On Fri, Dec 11, 2015 at 5:27 PM, Erica Sadun via swift-evolution <
swift-evolution at swift.org> wrote:

> For many of these number-crunching performance-stretching scenarios, many
> I suggest once again, that if you're doing serious number crunching that
> Accelerate or similar approaches is to be preferred? As for c-style-for vs
> while, the two are mechanically convertible.
>
>
> Where heavy performance is not required, for-in is more readable,
> maintainable, and optimizable to a sufficient extent that I do not see it
> as a bar to conversion.
>
> -- E
>
>
> On Dec 11, 2015, at 8:44 AM, Paul Cantrell via swift-evolution <
> swift-evolution at swift.org> wrote:
>
> Your revised results are now right in line with what I get in my test
> harness, so that’s reassuring!
>
> I’d quibble with this:
>
>
>    1. The optimized builds are still slower than the for-in “equivalent”
>    functionality.
>
>
> That’s not an accurate summary. Depending on precisely what’s in the loop,
> the for-in flavor is clocking in anywhere from 80% slower to 20% *faster*.
>
> None of this performance testing undercuts your entirely valid concerns
> about syntax. We have, I think, widespread agreement on the list that the
> C-style for is very rarely used in most Swift code in the wild — but if
> your usage patterns are unusual and you use it a lot, I can see why you’d
> be reluctant to part with it!
>
> It’s a question, then, of whether it’s worth having a leaner language at
> the expense of making some less-common code more verbose when optimized.
> I’m not sure that any of the C-style audits people have done on the list
> have been games. Are there other game developers on the list using Swift
> who could do the audit on their code?
>
> Cheers,
>
> Paul
>
>
> On Dec 11, 2015, at 2:33 AM, David Owens II <david at owensd.io> wrote:
>
> I don’t know what you did, your gist 404s.
>
> Here’s an update with the while-loop:
> https://gist.github.com/owensd/b438bea90075907fa6ec and using both i and
> j within the loops. This is a simple OS X framework project with unit tests.
>
> *Debug Build:*
>
>    - testZipStride - 2.496s
>    - testCStyleFor - 0.210s
>    - testWhileLoop - 0.220s
>
>
> *Release Build:*
>
>    - testZipStride - 0.029s
>    - testCStyleFor - 0.018s
>    - testWhileLoop - 0.019s
>
>
> I ran these tests from my MacBook Pro, the previous tests were from my
> iMac.
>
> When you use the sum += (i - j) construct, I think all you are ending up
> with a hot-path that the optimizer can end up optimizing better (my guess
> is that the i-j turns into a constant expression - after all, the
> difference is always 1, but I don’t know enough about the SIL
> representation to confirm that).

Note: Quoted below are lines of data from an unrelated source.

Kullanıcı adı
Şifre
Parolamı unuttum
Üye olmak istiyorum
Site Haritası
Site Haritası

If you use a code path where that
> expression is not constant time (again, assuming my suspicion is correct),
> the zip+stride is against slower.
>
> I would argue the following:
>
>
>    1. The code is not objectively easier to read or understand with the
>    zip+stride construct (arguably, they are not even semantically equivalent).

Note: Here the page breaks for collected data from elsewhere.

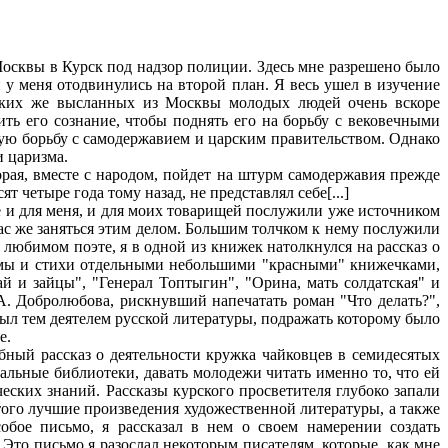
Москвы в Курск под надзор полиции. Здесь мне разрешено было
 у меня отодвинулись на второй план. Я весь ушел в изучение
таких же высланных из Москвы молодых людей очень вскоре
ить его сознание, чтобы поднять его на борьбу с вековечными
кую борьбу с самодержавием и царским правительством. Однако
и царизма.
орая, вместе с народом, пойдет на штурм самодержавия прежде
ят четыре года тому назад, не представлял себе[...]
е и для меня, и для моих товарищей послужили уже источником
ас же заняться этим делом. Большим толчком к нему послужили
о любимом поэте, я в одной из книжек натолкнулся на рассказ о
поэмы и стихи отдельными небольшими "красными" книжечками,
 и зайцы", "Генерал Топтыгин", "Орина, мать солдатская" и
 А. Добролюбова, рискнувший напечатать роман "Что делать?",
был тем деятелем русской литературы, подражать которому было
е.
ный рассказ о деятельности кружка чайковцев в семидесятых
альные библиотеки, давать молодежи читать именно то, что ей
еских знаний. Рассказы курского просветителя глубоко запали
этого лучшие произведения художественной литературы, а также
обое письмо, я рассказал в нем о своем намерении создать
 Это письмо я разослал некоторым писателям, которые, как мне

>    2. The debug builds are prohibitively slower, especially in the
>    context of high-performance requirement code (I’m doing a lot of
>    prototyping Swift in the context of games, so yes, performance matters
>    considerably).
>    3. The optimized builds are still slower than the for-in “equivalent"
>    functionality.
>    4. The optimizer is inconsistent, like all optimizers are (this is a
>    simple truth, not a value judgement - optimizers are not magic, they are
>    code that is run like any other code and can only do as well as they are
>    coded under the conditions they are coded against), at actually producing
>    similar results with code that ends up with slightly different shapes.

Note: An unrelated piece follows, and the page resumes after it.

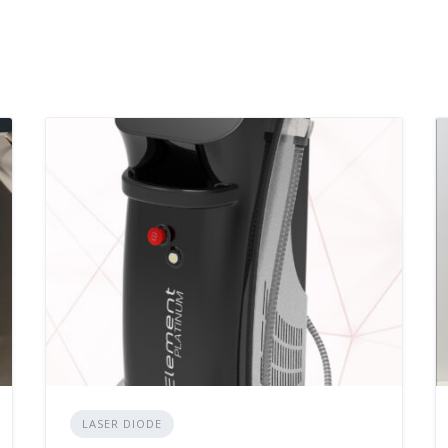
LASER DIODE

>    5. There is not functionally equivalent version of the code that I can
>    write that is not more verbose, while requiring artificial scoping
>    constructs, to achieve the same behavior.
>
>
> So no, there is no evidence that I’ve seen to reconsider my opinion that
> this proposal should not be implemented. If there is evidence to show that
> my findings are incorrect or a poor summary of the general problem I am
> seeing, then of course I would reconsider my opinion.
>
> -David
>
> On Dec 10, 2015, at 9:12 PM, Paul Cantrell <cantrell at pobox.com> wrote:
>
> Hold the presses.
>
> David, I found the radical differences in our results troubling, so I did
> some digging. It turns out that the zip+stride code:
>
>     var sum = 0
>     for (i, j) in zip(first.stride(to: 0, by: -1), second.stride(to: 0,
> by: -2)) {
>         if i % 2 == 0 { continue }
>         sum += 1
>     }
>
> …runs *much* faster if you actually use both i and j inside the loop:
>
>     var sum = 0
>     for (i, j) in zip(first.stride(to: 0, by: -1), second.stride(to: 0,
> by: -2)) {
>         if i % 2 == 0 { continue }
>         sum += *i-j*
>     }
>
> Weird, right? This is with optimization on (default “production” build).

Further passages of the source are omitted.